Чтение онлайн

ЖАНРЫ

Обще-житие (сборник)
Шрифт:

— Что? — спрашиваю у мамы.

— Это лампа.

— Нет! Что? — настаиваю я.

Никак не понимает!

— Лампа, доченька, это лампа.

— Нет! Нет! Это! — злюсь, кричу и плачу я.

— Тень! — наконец догадывается мама. — Это же просто тень, смотри!

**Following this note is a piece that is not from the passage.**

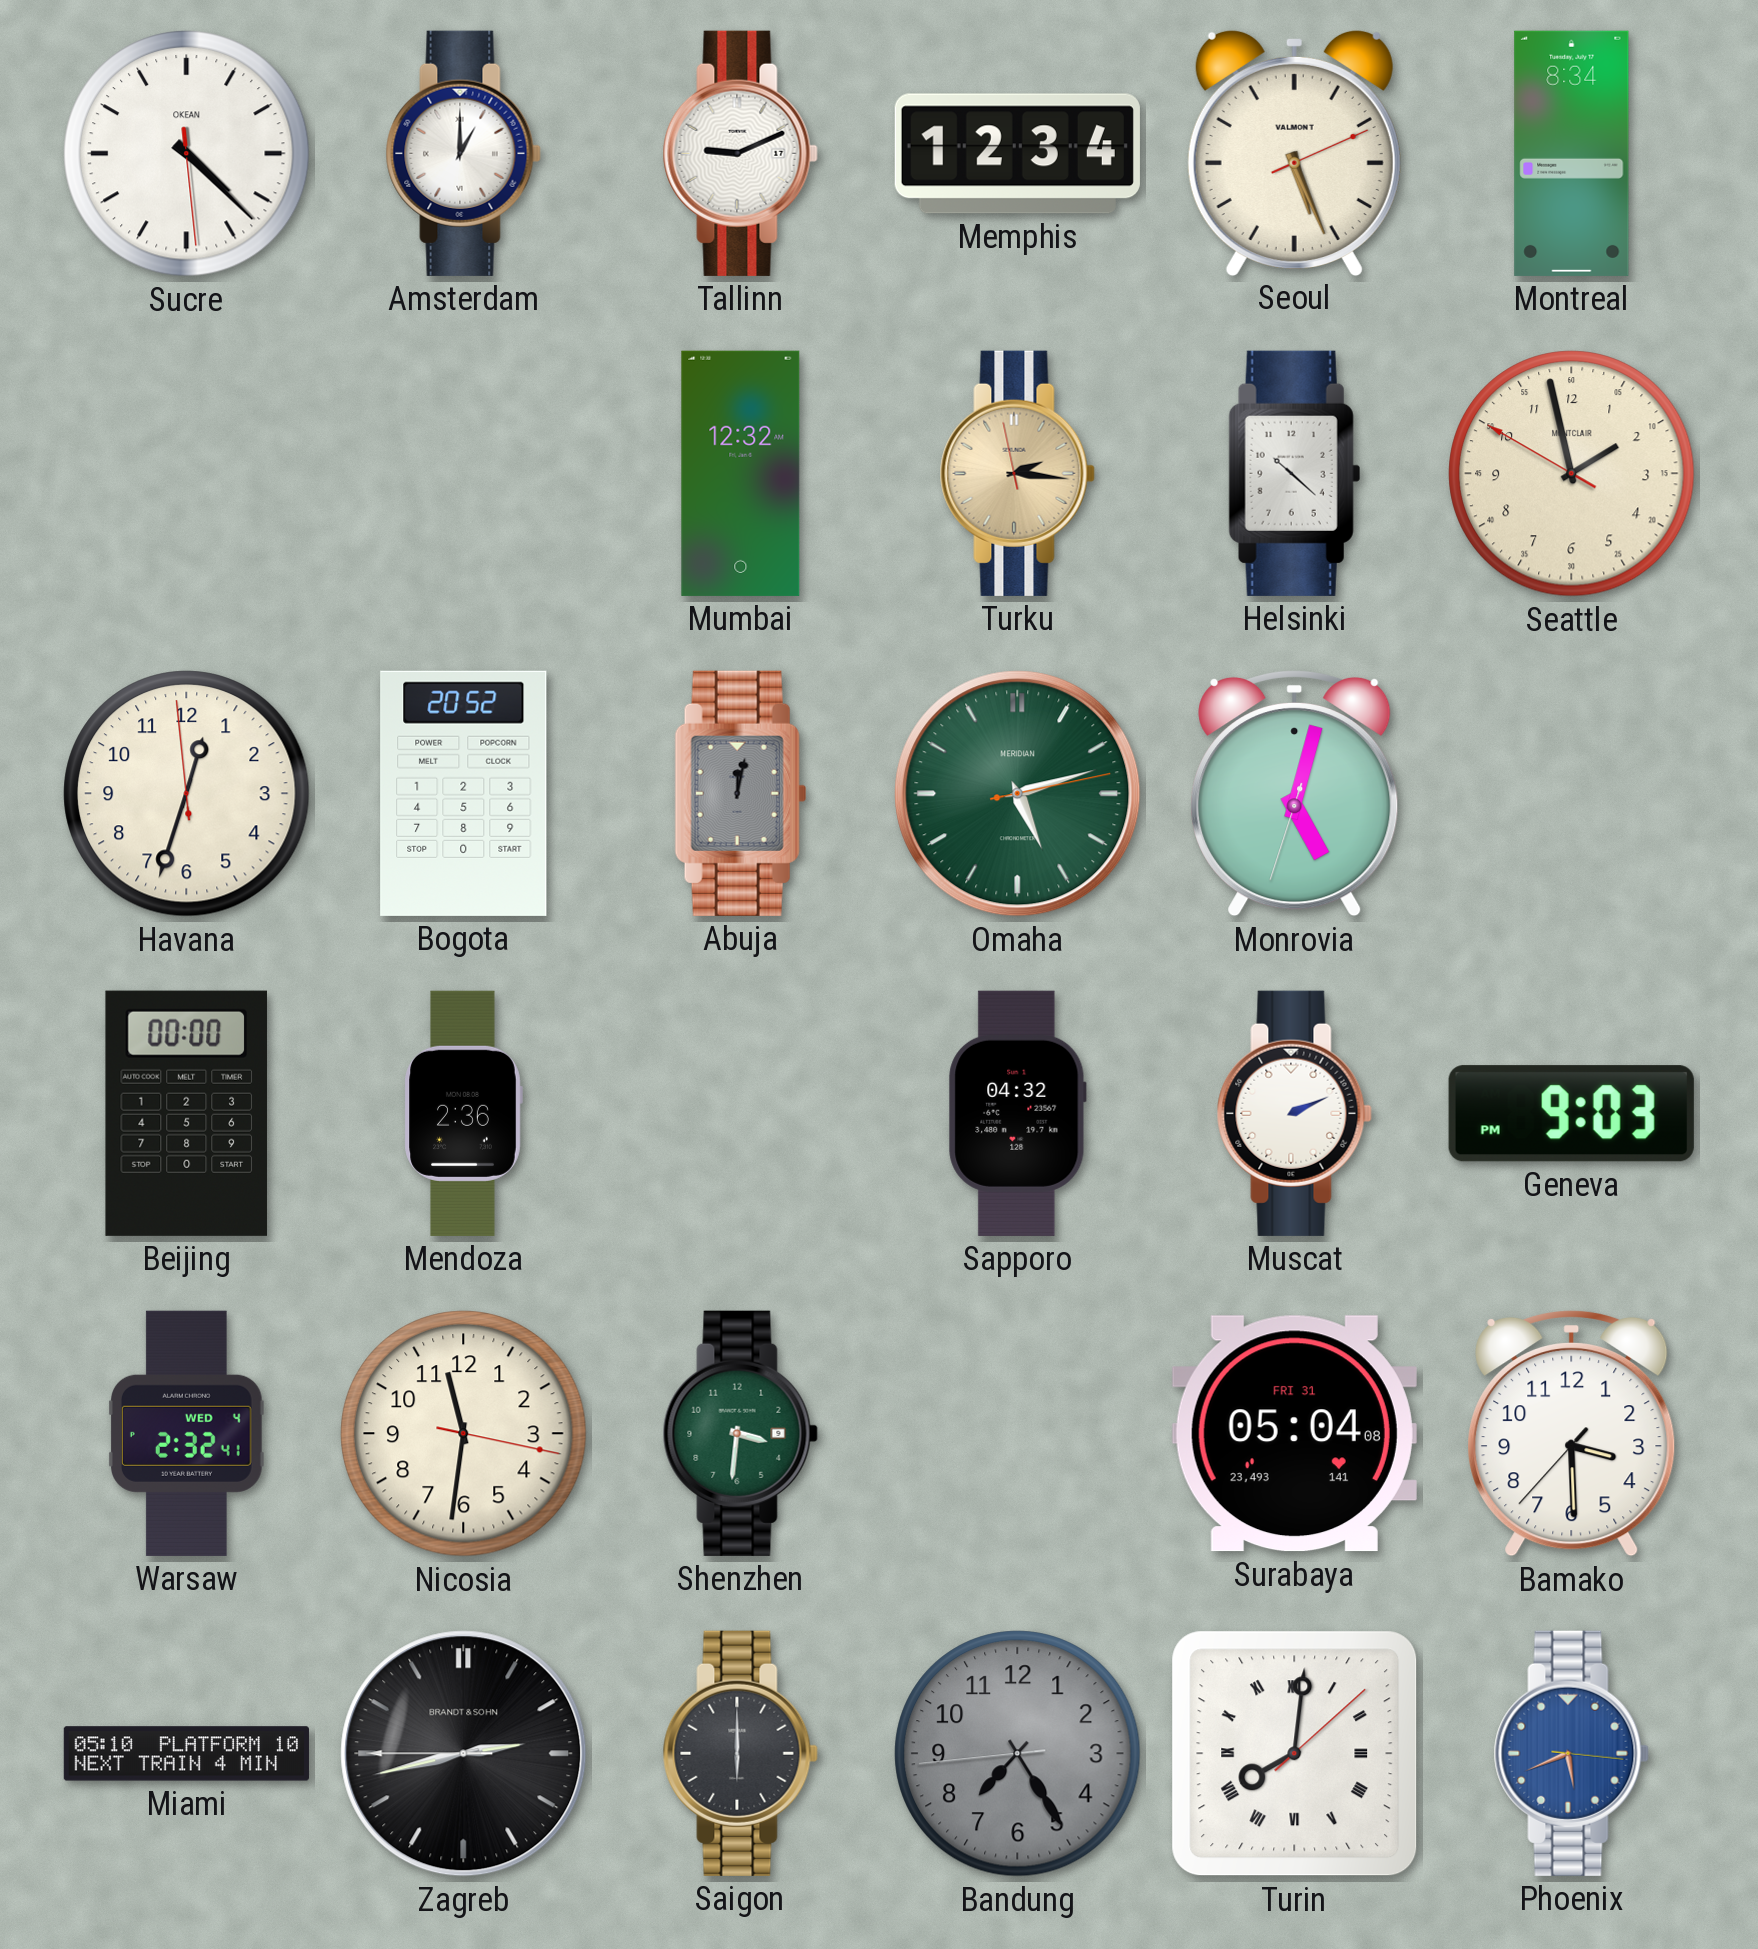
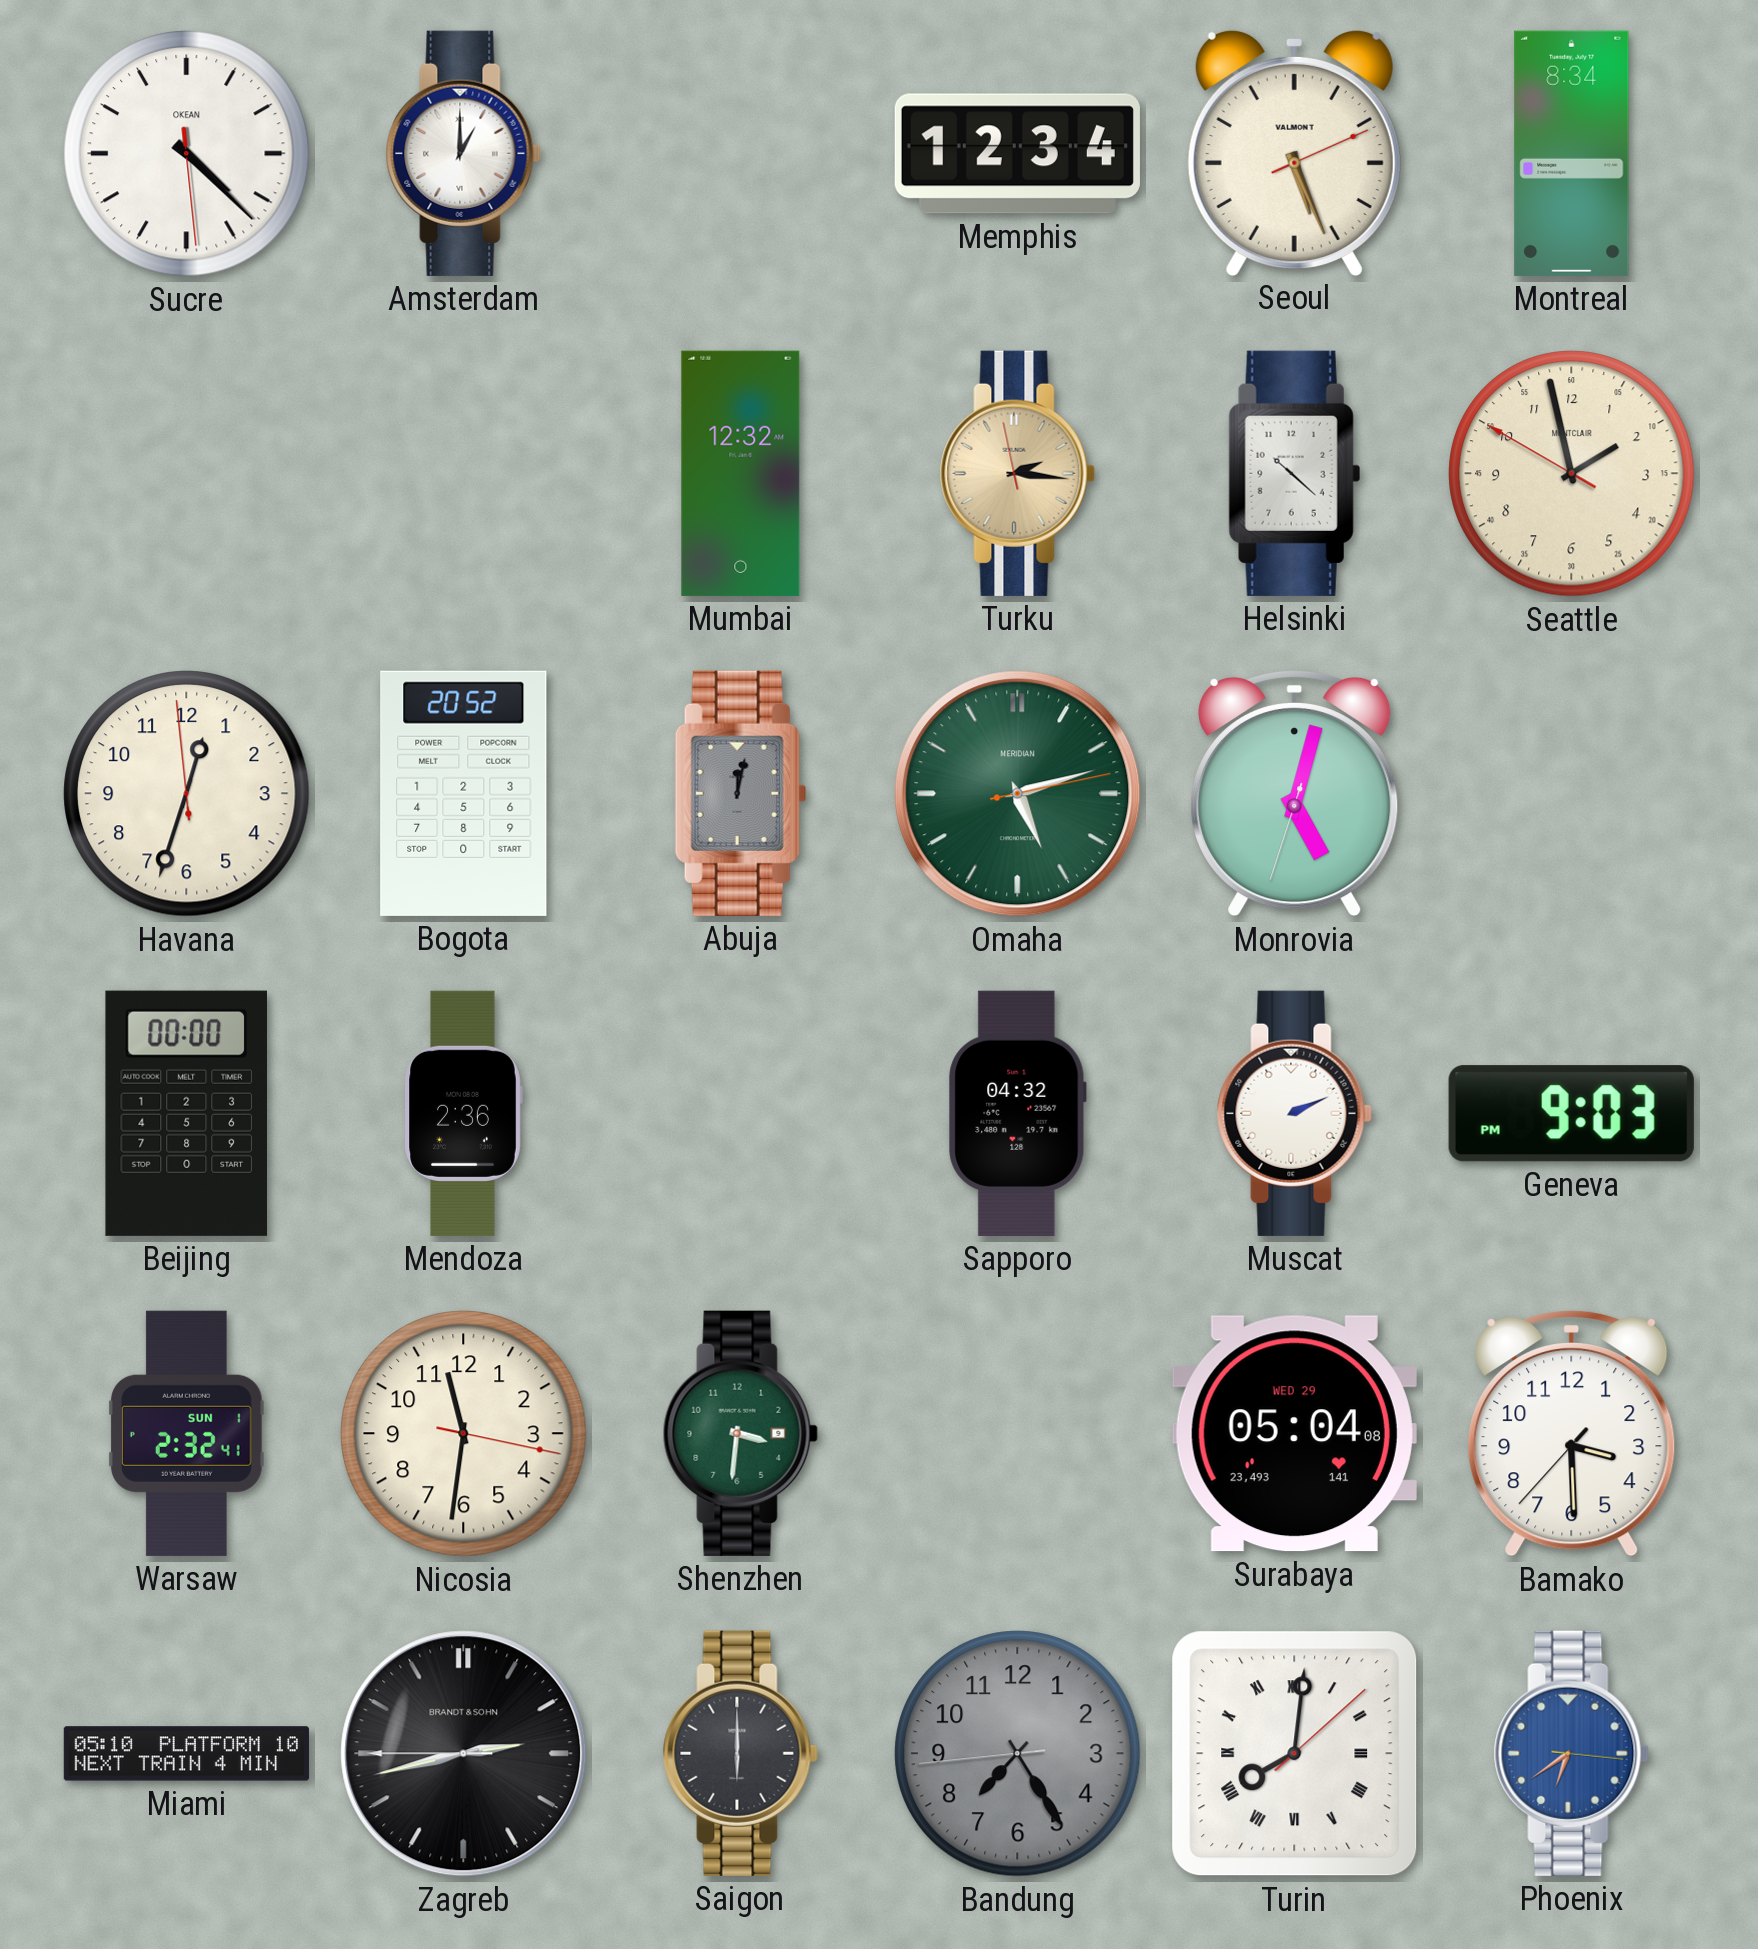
Tallinn: 9:11 -> none
Warsaw date: WED 4 -> SUN 1
Surabaya date: FRI 31 -> WED 29
Phoenix: 5:41 -> 6:39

Смеется и проводит рукой между стеной и лампой. Серое продолговатое бесшумно скользит по стене и воровски ныряет под стол. Совсем не смешно. Куда же оно делось, ведь было? Хорошо бы потрогать. Но я теперь знаю слово «тень», оно дает хоть какую-то защиту перед жутким явлением.

Я — одинокий полунемой чужеземец в державном мире больших, взрослых. Изо всех сил стараюсь понять их обычаи и язык. Мои же обычаи им не нравятся, они меня не понимают и говорят «нельзя!». Нельзя сидеть под столом, нельзя брать спички, нельзя плевать в кашу, нельзя кататься на двери, нельзя ковырять в носу, нельзя ходить задом наперед, нельзя показывать язык, нельзя ступать в лужу, нельзя бородавчатой

тетьке Таське кричать «Уйди!». Нельзя, нельзя, нельзя… А что можно? Можно то, что не хочется и противно. Например, слушаться, есть манную кашу, не болтать ногами сидя, говорить «спасибо» и «больше не буду», ложиться спать… Если не слушаешься, то грозятся намазать палец йодом. Того гляди и намажут…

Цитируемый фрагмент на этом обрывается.